AI & Machine Learning in Oncology
Note: This page is educational and reflects the state of the literature in 2025. It does not replace medical advice.
TL;DR
Machine learning is now embedded across oncology — screening (lung LDCT, mammography), digital pathology, radiomics, genomic interpretation, drug discovery, trial matching, and outcome prediction. The technical advances are real, but most production deployments still face the same hard problems: distribution shift, label quality, calibration in subgroups, regulatory framing, and the gap between AUC on a held-out test set and improving outcomes for a real patient. This page is the orientation map; see ML pitfalls in oncology for the failure modes you must internalize.
1. Where ML actually has measurable impact today
| Domain | Examples (2024–2025) | Status |
|---|---|---|
| Lung cancer screening on LDCT | AI-driven nodule detection, malignancy risk scoring, end-to-end risk prediction[1] | Several FDA-cleared tools; integrated in clinical workflow at scale |
| Mammography triage | Worklist prioritization, missed-cancer reduction | Multiple cleared tools; deployed in screening programs |
| Digital pathology | Prostate Gleason assist, breast HER2/Ki-67 quantification, MSI prediction from H&E | Cleared tools; integration with LIS expanding |
| PD-L1 / TMB / TME prediction | ML scoring of immunotherapy benefit signals from images and omics[2] | Mostly research-stage; some IVD validation in progress |
| Genomic variant prediction | Pathogenicity scoring, splice impact, structural variant classification | Used widely in clinical interpretation pipelines |
| Drug discovery | Protein structure (AlphaFold), generative chemistry, property prediction | Reshaped early discovery; clinical translation lags |
| Trial matching | EHR/NLP → eligibility, ClinicalTrials.gov linkage | Several platforms in production |
| Outcome / risk prediction | Survival, treatment response, toxicity | Many models; few well-validated for deployment |
| Operations | Schedule optimization, no-show prediction, sepsis alerts | Common in academic centers |
For depth on the screening and immunotherapy threads, see refs and. Sources: [1], [2]

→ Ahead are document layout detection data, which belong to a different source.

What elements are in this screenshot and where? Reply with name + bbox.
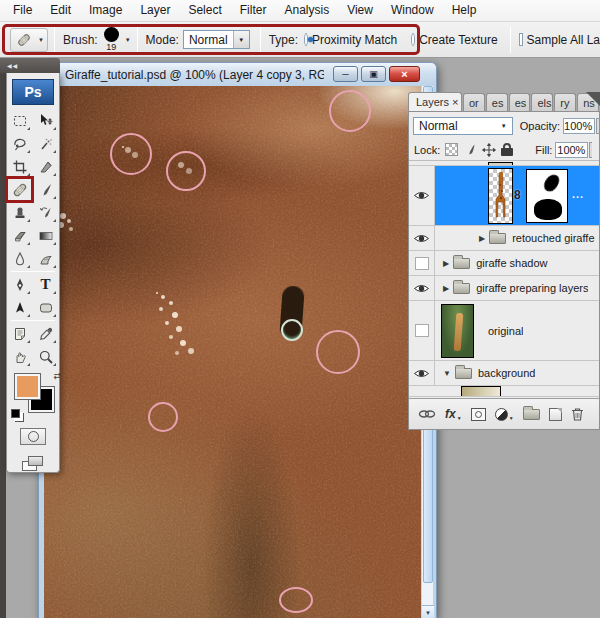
background-thumbnail[interactable]	[461, 386, 501, 396]
menu-help[interactable]: Help	[443, 0, 486, 21]
shape-tool[interactable]	[33, 296, 58, 319]
sample-all-layers-checkbox[interactable]	[519, 33, 523, 46]
lock-transparency-icon[interactable]	[445, 143, 458, 156]
brush-tool[interactable]	[33, 178, 58, 201]
visibility-toggle[interactable]	[409, 301, 435, 360]
opacity-field[interactable]: 100%	[563, 118, 595, 134]
expand-triangle-icon[interactable]: ▶	[443, 259, 449, 268]
fill-field[interactable]: 100%	[555, 142, 588, 158]
brush-size-picker[interactable]: 19	[104, 27, 119, 52]
photoshop-logo[interactable]: Ps	[12, 79, 54, 105]
zoom-tool[interactable]	[33, 345, 58, 368]
notes-tool[interactable]	[7, 322, 32, 345]
adjustment-layer-button[interactable]: ▼	[495, 408, 514, 421]
document-titlebar[interactable]: Giraffe_tutorial.psd @ 100% (Layer 4 cop…	[39, 63, 436, 86]
crop-tool[interactable]	[7, 155, 32, 178]
hand-tool[interactable]	[7, 345, 32, 368]
foreground-color-swatch[interactable]	[15, 374, 40, 399]
slice-tool[interactable]	[33, 155, 58, 178]
lock-all-icon[interactable]	[501, 143, 513, 156]
link-layers-button[interactable]	[418, 409, 436, 419]
menu-analysis[interactable]: Analysis	[275, 0, 338, 21]
type-tool[interactable]: T	[33, 273, 58, 296]
rectangular-marquee-tool[interactable]	[7, 109, 32, 132]
layer-name[interactable]: giraffe preparing layers	[476, 282, 588, 294]
brush-picker-arrow-icon[interactable]: ▼	[125, 37, 131, 43]
quick-mask-button[interactable]	[20, 428, 46, 445]
spot-healing-brush-tool[interactable]	[7, 178, 32, 201]
fill-arrow[interactable]	[589, 142, 592, 158]
expand-triangle-icon[interactable]: ▶	[443, 284, 449, 293]
delete-layer-button[interactable]	[571, 407, 584, 421]
menu-select[interactable]: Select	[179, 0, 230, 21]
opacity-arrow[interactable]	[596, 118, 599, 134]
swap-colors-icon[interactable]: ⇄	[53, 371, 61, 381]
visibility-toggle[interactable]	[409, 226, 435, 250]
pen-tool[interactable]	[7, 273, 32, 296]
collapse-triangle-icon[interactable]: ▼	[443, 369, 451, 378]
panel-collapse-icon[interactable]	[586, 92, 600, 106]
magic-wand-tool[interactable]	[33, 132, 58, 155]
menu-view[interactable]: View	[338, 0, 382, 21]
tab-stub[interactable]: ry	[554, 93, 576, 111]
new-layer-button[interactable]	[549, 408, 562, 421]
path-selection-tool[interactable]	[7, 296, 32, 319]
layer-row-image[interactable]: original	[409, 301, 599, 361]
layer-row-group[interactable]: ▶ giraffe preparing layers	[409, 276, 599, 301]
tab-stub[interactable]: es	[509, 93, 531, 111]
layer-thumbnail[interactable]	[441, 304, 474, 358]
create-texture-radio[interactable]	[411, 33, 415, 46]
lock-position-icon[interactable]	[482, 143, 496, 157]
layer-name[interactable]: background	[478, 367, 536, 379]
layer-name[interactable]: ...	[572, 188, 584, 200]
layer-row-group[interactable]: ▶ giraffe shadow	[409, 251, 599, 276]
default-colors-icon[interactable]	[11, 409, 20, 418]
tab-stub[interactable]: or	[463, 93, 485, 111]
expand-triangle-icon[interactable]: ▶	[479, 234, 485, 243]
layer-row-group[interactable]: ▼ background	[409, 361, 599, 386]
close-button[interactable]: ×	[389, 66, 420, 82]
canvas-image[interactable]	[44, 86, 421, 618]
gradient-tool[interactable]	[33, 224, 58, 247]
visibility-toggle[interactable]	[409, 251, 435, 275]
layer-thumbnail[interactable]	[488, 168, 513, 224]
menu-window[interactable]: Window	[382, 0, 443, 21]
smudge-tool[interactable]	[33, 247, 58, 270]
tab-layers[interactable]: Layers ×	[408, 92, 462, 111]
menu-filter[interactable]: Filter	[231, 0, 276, 21]
layer-name[interactable]: retouched giraffe	[512, 232, 594, 244]
blur-tool[interactable]	[7, 247, 32, 270]
tab-stub[interactable]: els	[531, 93, 553, 111]
visibility-toggle[interactable]	[409, 166, 435, 225]
screen-mode-button[interactable]	[20, 455, 46, 473]
new-group-button[interactable]	[523, 409, 540, 420]
proximity-match-radio[interactable]	[304, 33, 308, 46]
layer-style-button[interactable]: fx▼	[445, 407, 462, 421]
move-tool[interactable]	[33, 109, 58, 132]
lock-pixels-icon[interactable]	[463, 143, 477, 157]
eyedropper-tool[interactable]	[33, 322, 58, 345]
tool-preset-picker[interactable]: ▼	[10, 28, 48, 52]
menu-layer[interactable]: Layer	[131, 0, 179, 21]
blend-dropdown-arrow-icon[interactable]: ▼	[496, 118, 512, 134]
visibility-toggle[interactable]	[409, 361, 435, 385]
visibility-toggle[interactable]	[409, 276, 435, 300]
clone-stamp-tool[interactable]	[7, 201, 32, 224]
add-layer-mask-button[interactable]	[471, 408, 486, 421]
scrollbar-down-icon[interactable]: ▼	[422, 605, 434, 618]
layer-name[interactable]: giraffe shadow	[476, 257, 547, 269]
tab-stub[interactable]: es	[486, 93, 508, 111]
lasso-tool[interactable]	[7, 132, 32, 155]
minimize-button[interactable]: ─	[333, 66, 358, 82]
layer-row-selected[interactable]: 8 ...	[409, 166, 599, 226]
mode-dropdown-arrow-icon[interactable]: ▼	[233, 31, 249, 48]
mask-link-icon[interactable]: 8	[514, 188, 521, 202]
layer-row-group[interactable]: ▶ retouched giraffe	[409, 226, 599, 251]
history-brush-tool[interactable]	[33, 201, 58, 224]
toolbox-collapse-button[interactable]: ◀◀	[0, 58, 60, 73]
layer-name[interactable]: original	[488, 325, 523, 337]
layer-mask-thumbnail[interactable]	[526, 169, 568, 223]
blend-mode-dropdown[interactable]: Normal ▼	[413, 117, 513, 135]
menu-edit[interactable]: Edit	[41, 0, 80, 21]
menu-image[interactable]: Image	[80, 0, 131, 21]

2. Data modalities, briefly
- Genomics / multi-omics — VCF, expression matrices, methylation, variant interpretation. See From FASTQ to variants and Multi-omics.
- Imaging — radiology (CT, MRI, PET, US, mammography), pathology (WSI), endoscopy, dermatology.
- Free text — pathology reports, radiology reports, oncology notes, discharge summaries.
- Structured EHR — labs, vitals, medications, ICD codes, procedures.
- Trial / outcome registries — pre-registered endpoints, AE reports.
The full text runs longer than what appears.